Back on topic, I'm glad they changed the name. Soylent always seemed like a funny joke they outgrew faster than they anticipated!
"Rosa Labs strives to create innovative nutritional products. Our first product is Soylent."
Doesn't seem like they are ditching the Soylent name for that particular product (I wonder what else they are working on?). For the record, I still like the name quite a bit. I've never understood why a reference to a sci-fi book got under anyones skin (pun not intended).
In the medical community, there's very much the idea of keeping your credibility stable. You don't want to be the Chief Medical Officer of a product that has as much hype as Soylent, and then have it turn out to be fluff, or be horrendous for the human body.

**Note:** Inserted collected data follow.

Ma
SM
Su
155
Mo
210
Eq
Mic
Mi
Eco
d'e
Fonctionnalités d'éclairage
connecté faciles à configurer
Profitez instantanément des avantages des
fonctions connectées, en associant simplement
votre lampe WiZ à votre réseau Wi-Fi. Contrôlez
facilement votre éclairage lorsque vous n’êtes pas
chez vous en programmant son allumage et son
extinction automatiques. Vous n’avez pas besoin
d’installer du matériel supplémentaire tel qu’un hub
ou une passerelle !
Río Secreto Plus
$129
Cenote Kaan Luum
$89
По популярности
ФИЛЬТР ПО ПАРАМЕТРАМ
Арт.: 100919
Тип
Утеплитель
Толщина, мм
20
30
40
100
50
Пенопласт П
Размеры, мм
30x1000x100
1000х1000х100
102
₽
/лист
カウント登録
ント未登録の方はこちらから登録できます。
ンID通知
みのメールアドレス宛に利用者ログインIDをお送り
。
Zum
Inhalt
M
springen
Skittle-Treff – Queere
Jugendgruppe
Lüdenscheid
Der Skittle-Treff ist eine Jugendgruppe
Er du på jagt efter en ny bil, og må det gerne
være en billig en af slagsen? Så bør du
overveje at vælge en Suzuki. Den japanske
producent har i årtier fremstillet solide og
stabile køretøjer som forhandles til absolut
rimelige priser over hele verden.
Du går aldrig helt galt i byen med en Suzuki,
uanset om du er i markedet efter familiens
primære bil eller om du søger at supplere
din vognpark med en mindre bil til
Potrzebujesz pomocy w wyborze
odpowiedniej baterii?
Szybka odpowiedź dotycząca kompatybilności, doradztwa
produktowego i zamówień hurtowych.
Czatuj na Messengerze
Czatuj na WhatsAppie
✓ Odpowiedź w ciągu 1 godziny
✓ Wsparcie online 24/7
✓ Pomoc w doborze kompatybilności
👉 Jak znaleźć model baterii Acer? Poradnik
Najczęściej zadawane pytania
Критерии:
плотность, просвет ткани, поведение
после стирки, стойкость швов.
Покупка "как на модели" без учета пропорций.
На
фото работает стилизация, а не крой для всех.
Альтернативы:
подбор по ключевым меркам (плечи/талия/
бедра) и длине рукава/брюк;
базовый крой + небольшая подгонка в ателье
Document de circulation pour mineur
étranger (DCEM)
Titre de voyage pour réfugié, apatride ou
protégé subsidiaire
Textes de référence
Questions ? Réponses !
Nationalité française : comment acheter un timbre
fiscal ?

Remember, Soylent isn't just being tested - they're already making pre-sales and shipping in early '14. While there's been a lot of talk and debate about the product, there's been a relatively small amount of actual medical studies on how their formula effects our body's chemistry. As a doctor there's also the risk of breaking your own ethics and being the "Dr. who endorses Soylent".
Soylent as a product is incredibly young. Promising, but young. While I'm sure there're a number of MDs working on contract with their team, I'm also sure it'll be a little while before there's a real reputable MD or firm that'll be slapping their name on the product.
From a technical viewpoint, it's kind of like banking your entire career and credibility on a young company that has a lot of technical debt.
http://blog.soylent.me/post/65760097009/as-mentioned-in-the-...
If that's what you mean I think "so what?". Don't buy it. The marketing claims, like so many marketing claims, may be wrong. If the product does not help people then people will stop buying it or it will be like any number of other bogus "nutritional" products that survive on marketing and placebo effect alone.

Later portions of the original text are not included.